42 thoughts on “Broken Foot”

  1. now you’re cooking. are you shooting medium format film and digital along with these?

    i’m not sure what to make of the photographs, other than that they are successful images formally — compositionally, elementally — and that they live up to what you would expect from a magnum photographer. and from david alan harvey.
    early building blocks, i guess, which will fit nicely into the collection you’re building over these next few weeks/months of your trip.
    does the lack of her top and his edgy behavior make us want to look at these? those male burn readers will certainly appreciate the nudity; those who dream of a positively priapian bong (schwing!) can dig daniel’s jacked pipe. but both the shower and the smoker don’t seem, to me at least, to be gratuitous, they seem authentic…
    i’m rambling, i don’t have the writing gift others here trot out… but… well… enuf!

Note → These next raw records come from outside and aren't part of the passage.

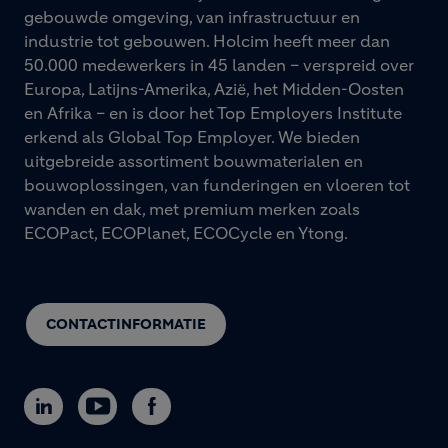
gebouwde omgeving, van infrastructuur en
industrie tot gebouwen. Holcim heeft meer dan
50.000 medewerkers in 45 landen – verspreid over
Europa, Latijns-Amerika, Azië, het Midden-Oosten
en Afrika – en is door het Top Employers Institute
erkend als Global Top Employer. We bieden
uitgebreide assortiment bouwmaterialen en
bouwoplossingen, van funderingen en vloeren tot
wanden en dak, met premium merken zoals
ECOPact, ECOPlanet, ECOCycle en Ytong.
CONTACTINFORMATIE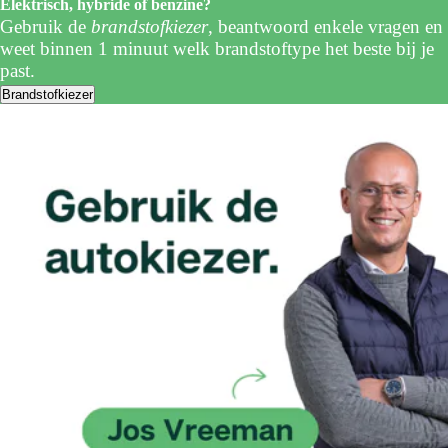
Elektrisch, hybride of benzine?
Gebruik de
brandstofkiezer
, beantwoord enkele vragen en
weet binnen 1 minuut welk brandstoftype het beste bij je
past.
Brandstofkiezer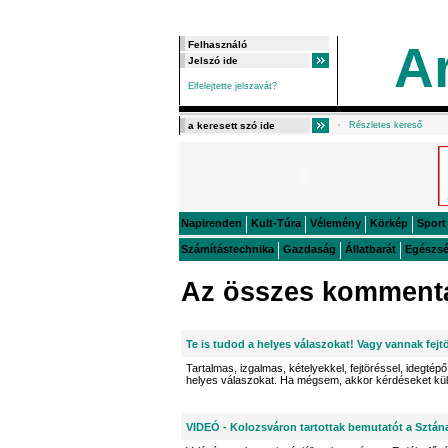
A
Elfelejtette jelszavát?
Részletes kereső
Napirenden
Kult-Túra
Vélemény
Körkép
Sport
Számítástechnika
Gazdaság
Állatbarát
Egészs
Az összes kommentá
Te is tudod a helyes válaszokat! Vagy vannak fejt
Tartalmas, izgalmas, kételyekkel, fejtöréssel, idegtépő 
helyes válaszokat. Ha mégsem, akkor kérdéseket kü
VIDEÓ - Kolozsváron tartottak bemutatót a Sztán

  2. The topless girl appearing in the thumbnail on the front page makes the site “work unfriendly.” Just saying.

  3. So is Ms. Santa Cruz your first female nude shot?

    Kind of interesting as a California-way-of-life photo, presuming it’s not totally posed and she really does hose off like that regularly in the back yard, which is not unusual for people returning from the beach. The finger in the bikini bottom kind of ruins it though, I think. Looks posed and a common pose you see in car repair shop calendars at that. Unless you’re going for that 70’s biker magazine look, in which case it’s a different kind of interesting.

    But I think those two photos show that a California way-of-life essay done right could be worthwhile. At least that white dope smoking beach going California way-of life. Of course it’s been done a lot, but I haven’t seen it updated recently to reflect the changes evident in the bong guy photo.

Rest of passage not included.